Rainy Day Fun with Peggy
Keeping kids entertained on a rainy day while resisting the urge to cave in to their requests to watch TV or play video games can be challenging. Getting creative is easy with Peggy's suggestions for activies that can make the hours go by like minutes while engaging the kids' imaginations.
Make a "no-sand" indoor sandbox!
For the little ones, make a clean, indoor sandbox with rice, dried beans, split peas, couscous ... anything along those lines that you have on hand. Find something around the house that will hold the rice - something kind of shallow like a little saucer sled or cake pan. Fill it with the rice and get out a bunch of toys to scoop it up and push it around. When they're done playing, pour the rice into a big bag for next time, and vacuum up any strays!
Knit with soda straws! (Click on the video for the details!)
For this project, you will need:
* Soda Straws (3 per person)
* Scotch tape
If your straws have those bendy flexible sections in them, cut them off and keep the longest sections. (The flexible thingys tend to snag the yarn.) You can knit just fine with what's left of the straw after the flexible part is cut off, although it may be a bit easier if you have straws that aren't flexible.
For example purposes, let's make a belt. Take a piece of yarn and put it around your waist to make sure it's long enough. Then add an extra foot of yarn to that length, and cut it off the skein. Cut two more pieces the same length.
Thread a piece of yarn through each of your three straws until about ½" sticks out the top end. Bend that ½" of yarn over the top of the straw, and tape it securely. Try and make the tape really smooth so it won't snag the yarn when you knit. Do this in all 3 straws.
Way at the other end of your yarn that hangs out the bottoms of the straws, tie all three pieces together in one knot.
Now, take the end of the yarn on the skein, make a little loop, and tie the loop in a knot. The loop should be just bigger than the diameter of one straw. This is the most difficult part, (and it's really not that hard) but if you skip it, it'll all unravel as fast as you knit!

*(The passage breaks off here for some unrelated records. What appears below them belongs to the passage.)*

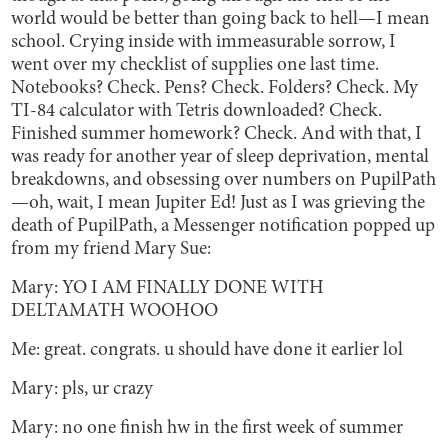
world would be better than going back to hell—I mean
school. Crying inside with immeasurable sorrow, I
went over my checklist of supplies one last time.
Notebooks? Check. Pens? Check. Folders? Check. My
TI-84 calculator with Tetris downloaded? Check.
Finished summer homework? Check. And with that, I
was ready for another year of sleep deprivation, mental
breakdowns, and obsessing over numbers on PupilPath
—oh, wait, I mean Jupiter Ed! Just as I was grieving the
death of PupilPath, a Messenger notification popped up
from my friend Mary Sue:
Mary: YO I AM FINALLY DONE WITH
DELTAMATH WOOHOO
Me: great. congrats. u should have done it earlier lol
Mary: pls, ur crazy
Mary: no one finish hw in the first week of summer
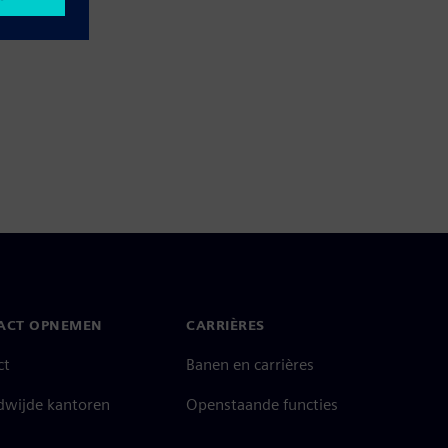
ACT OPNEMEN
CARRIÈRES
ct
Banen en carrières
dwijde kantoren
Openstaande functies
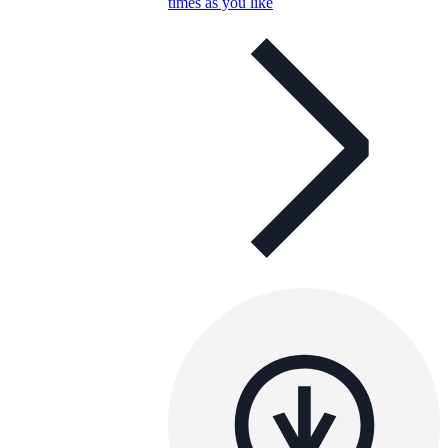
times as you like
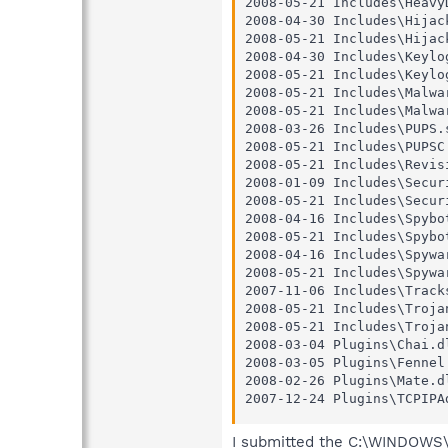
2008-05-21 Includes\HeavyD
2008-04-30 Includes\Hijack
2008-05-21 Includes\Hijack
2008-04-30 Includes\Keylog
2008-05-21 Includes\Keylog
2008-05-21 Includes\Malwar
2008-05-21 Includes\Malwar
2008-03-26 Includes\PUPS.s
2008-05-21 Includes\PUPSC.
2008-05-21 Includes\Revisi
2008-01-09 Includes\Securi
2008-05-21 Includes\Securi
2008-04-16 Includes\Spybot
2008-05-21 Includes\Spybot
2008-04-16 Includes\Spywar
2008-05-21 Includes\Spywar
2007-11-06 Includes\Tracks
2008-05-21 Includes\Trojan
2008-05-21 Includes\Trojan
2008-03-04 Plugins\Chai.dl
2008-03-05 Plugins\Fennel.
2008-02-26 Plugins\Mate.dl
2007-12-24 Plugins\TCPIPA
I submitted the C:\WINDOWS\u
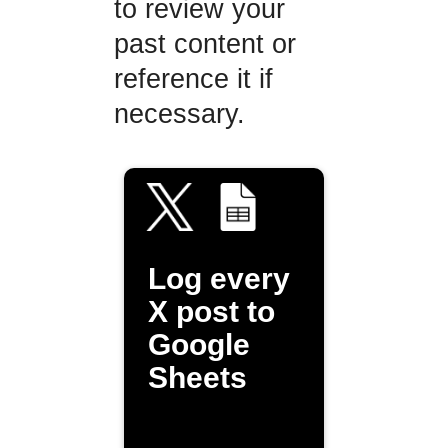
to review your
past content or
reference it if
necessary.
Log every
X post to
Google
Sheets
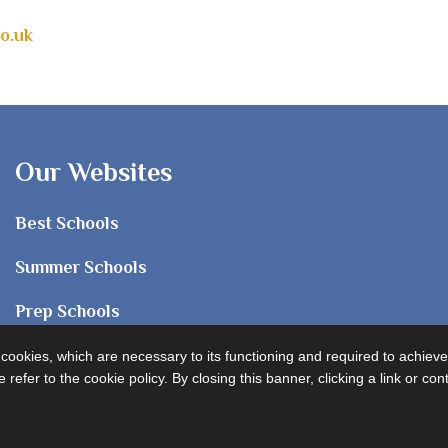
o.uk
Our Websites
Best Schools
Summer Schools
Prep Schools
Sixth Form
e cookies, which are necessary to its functioning and required to achieve
 refer to the cookie policy. By closing this banner, clicking a link or c
University Advice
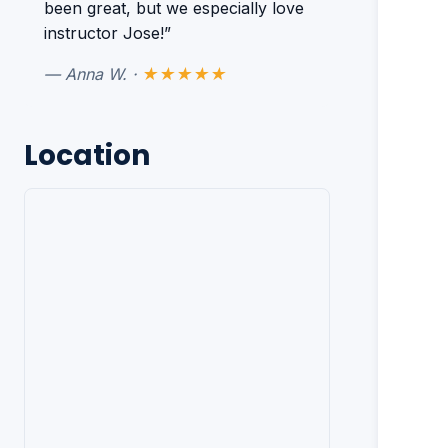
been great, but we especially love
instructor Jose!”
— Anna W. ·
★★★★★
Location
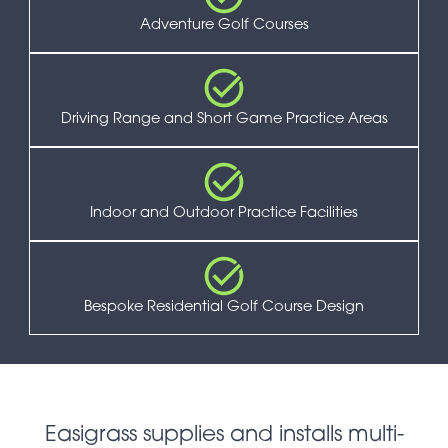
Adventure Golf Courses
Driving Range and Short Game Practice Areas
Indoor and Outdoor Practice Facilities
Bespoke Residential Golf Course Design
Easigrass supplies and installs multi-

Hold your three straws in a row, and slip your loop over one of the end straws. Now all you do is weave the yarn in a sort of figure eight (the eight would have three sections, but you get the idea).
Keep pulling more yarn from the skein and weaving in and out between the straws. As the yarn builds up on your straws, slide it downward... about an inch at a time. When your straws are covered with yarn, keep sliding the yarn down a little at a time, and off the end of the straws. The three pieces you measured and tied will be there to catch it and keep it together.
Keep knitting until you've filled up your "lead" yarn (the pieces you measured), all the way up to the bottoms of the straws. Then it's time to quit! Don't fill up the straws all the way at the end of your belt, or you won't have enough left over to tie it all off!
Snip off the tops of the straws where you taped the ends of the lead yarn, pull the straws off, and tie up the three ends with simple knot, just above where you stopped knitting. This will help keep the knitting tight and together. Make sure you tie the end of the yarn from the skein to the lead yarn to prevent it from unraveling. Voila! Wear your belt proudly.
Repurpose old board games!
Glue some clean paper over a game board and get out the art supplies! For the game, pick a theme and a goal. For example, if you like racecars, draw a racetrack, and give it a start and a finish line. Make hazards along the way, like maybe an oil slick or a turtle on the track. Decide how you will play - with dice, a spinner (which you can make out of a paper plate) or cards? For a racecar game, you can use the little toy cars that are probably at the bottom of the toy box as game movers.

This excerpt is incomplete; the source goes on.